TASK DESCRIPTION — Set down, exactly as written, the lines from the top of the data to the line that holds "حرامات بيبي", and omit the pictures.

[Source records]
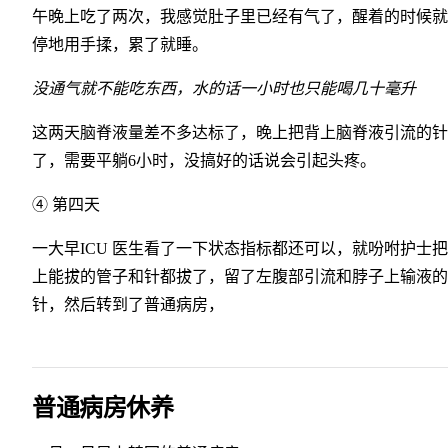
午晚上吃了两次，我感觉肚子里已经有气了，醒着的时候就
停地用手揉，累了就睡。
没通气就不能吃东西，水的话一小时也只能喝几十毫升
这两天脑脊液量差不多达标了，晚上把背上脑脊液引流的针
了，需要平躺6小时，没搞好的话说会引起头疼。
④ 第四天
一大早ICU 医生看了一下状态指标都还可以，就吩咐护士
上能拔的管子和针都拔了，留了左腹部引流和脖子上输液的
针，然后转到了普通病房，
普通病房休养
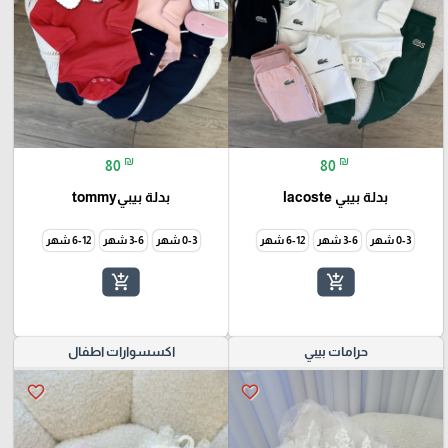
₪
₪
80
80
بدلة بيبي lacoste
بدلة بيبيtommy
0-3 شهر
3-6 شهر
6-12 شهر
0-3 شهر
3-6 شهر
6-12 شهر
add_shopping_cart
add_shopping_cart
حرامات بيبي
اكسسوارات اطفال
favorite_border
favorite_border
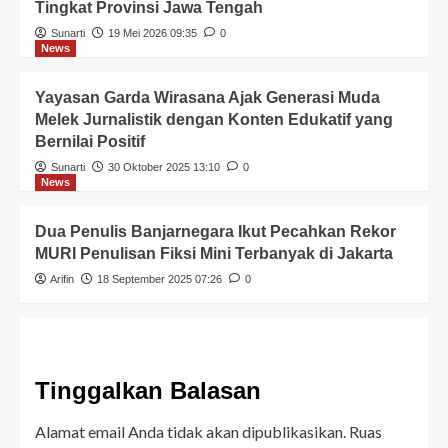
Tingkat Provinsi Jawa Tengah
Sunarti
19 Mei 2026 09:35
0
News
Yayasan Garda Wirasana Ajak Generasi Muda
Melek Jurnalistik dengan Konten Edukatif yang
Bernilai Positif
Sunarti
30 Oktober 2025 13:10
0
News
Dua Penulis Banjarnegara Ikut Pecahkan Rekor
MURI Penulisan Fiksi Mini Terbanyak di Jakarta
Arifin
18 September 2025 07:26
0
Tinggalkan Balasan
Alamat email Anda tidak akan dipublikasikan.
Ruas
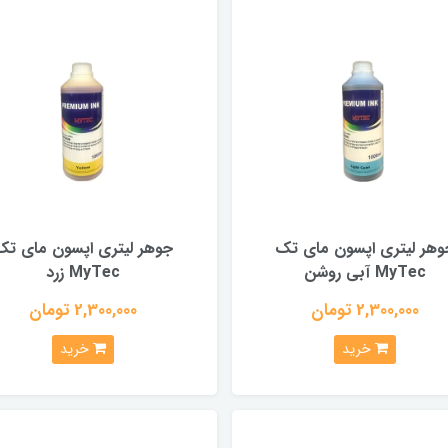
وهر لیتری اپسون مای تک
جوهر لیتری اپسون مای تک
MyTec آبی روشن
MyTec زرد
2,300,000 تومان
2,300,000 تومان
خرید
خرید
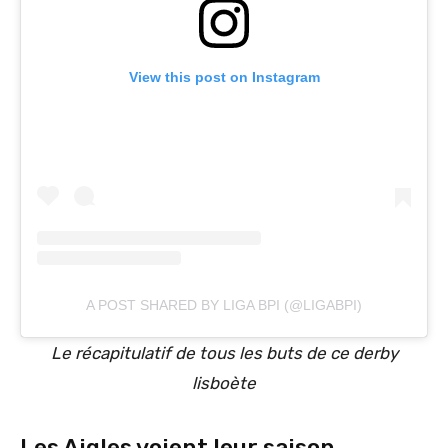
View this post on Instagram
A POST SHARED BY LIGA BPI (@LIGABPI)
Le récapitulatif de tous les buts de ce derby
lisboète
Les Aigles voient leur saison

TASK RESULT —
午晚上吃了两次，我感觉肚子里已经有气了，醒着的时候就
停地用手揉，累了就睡。
没通气就不能吃东西，水的话一小时也只能喝几十毫升
这两天脑脊液量差不多达标了，晚上把背上脑脊液引流的针
了，需要平躺6小时，没搞好的话说会引起头疼。
④ 第四天
一大早ICU 医生看了一下状态指标都还可以，就吩咐护士
上能拔的管子和针都拔了，留了左腹部引流和脖子上输液的
针，然后转到了普通病房，
普通病房休养
₪
₪
80
80
بدلة بيبي lacoste
بدلة بيبيtommy
0-3 شهر
3-6 شهر
6-12 شهر
0-3 شهر
3-6 شهر
6-12 شهر
add_shopping_cart
add_shopping_cart
حرامات بيبي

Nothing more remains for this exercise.